ASSIGNMENT -> Return, exactly as written, all lines from the line containing "ie pięknego i" to the end of the entries below, with both ends included.

· · ·

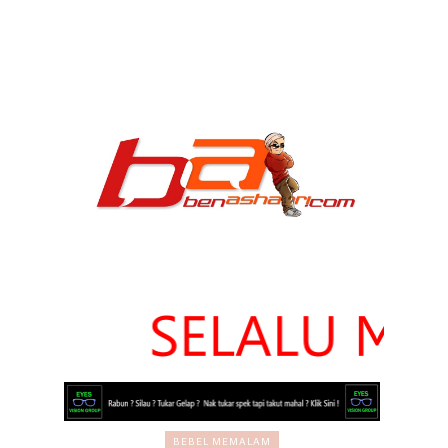
BEBEL MEMALAM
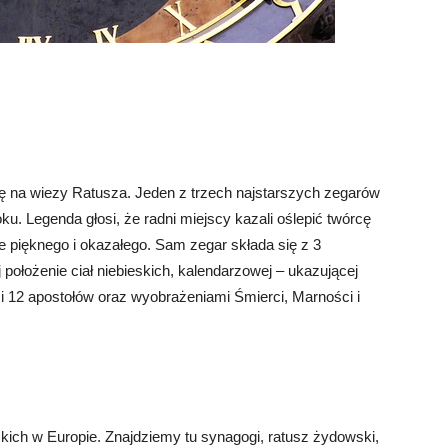
ię na wiezy Ratusza. Jeden z trzech najstarszych zegarów
u. Legenda głosi, że radni miejscy kazali oślepić twórcę
ie pięknego i okazałego. Sam zegar składa się z 3
położenie ciał niebieskich, kalendarzowej – ukazującej
i 12 apostołów oraz wyobrażeniami Śmierci, Marności i
kich w Europie. Znajdziemy tu synagogi, ratusz żydowski,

· · ·

SOLVED EXERCISE ->
ie pięknego i okazałego. Sam zegar składa się z 3
położenie ciał niebieskich, kalendarzowej – ukazującej
i 12 apostołów oraz wyobrażeniami Śmierci, Marności i
kich w Europie. Znajdziemy tu synagogi, ratusz żydowski,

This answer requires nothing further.